Document layout analysis data ▸

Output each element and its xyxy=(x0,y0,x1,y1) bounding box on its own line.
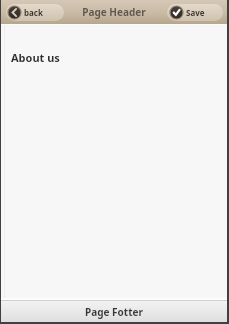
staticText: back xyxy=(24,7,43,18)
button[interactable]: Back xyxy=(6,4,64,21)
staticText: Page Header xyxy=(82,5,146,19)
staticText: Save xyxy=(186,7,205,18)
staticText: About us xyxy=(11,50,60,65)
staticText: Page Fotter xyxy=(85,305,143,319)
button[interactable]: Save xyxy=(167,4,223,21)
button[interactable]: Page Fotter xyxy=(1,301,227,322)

WHAT IS BEING ASKED ▸
Copy the data word for word. Pictures do not go in the copy.

OUTPUT FOR THIS EXERCISE ▸
Output each element and its xyxy=(x0,y0,x1,y1) bounding box on its own line.
staticText: back xyxy=(24,7,43,18)
button[interactable]: Back xyxy=(6,4,64,21)
staticText: Page Header xyxy=(82,5,146,19)
staticText: Save xyxy=(186,7,205,18)
staticText: About us xyxy=(11,50,60,65)
staticText: Page Fotter xyxy=(85,305,143,319)
button[interactable]: Save xyxy=(167,4,223,21)
button[interactable]: Page Fotter xyxy=(1,301,227,322)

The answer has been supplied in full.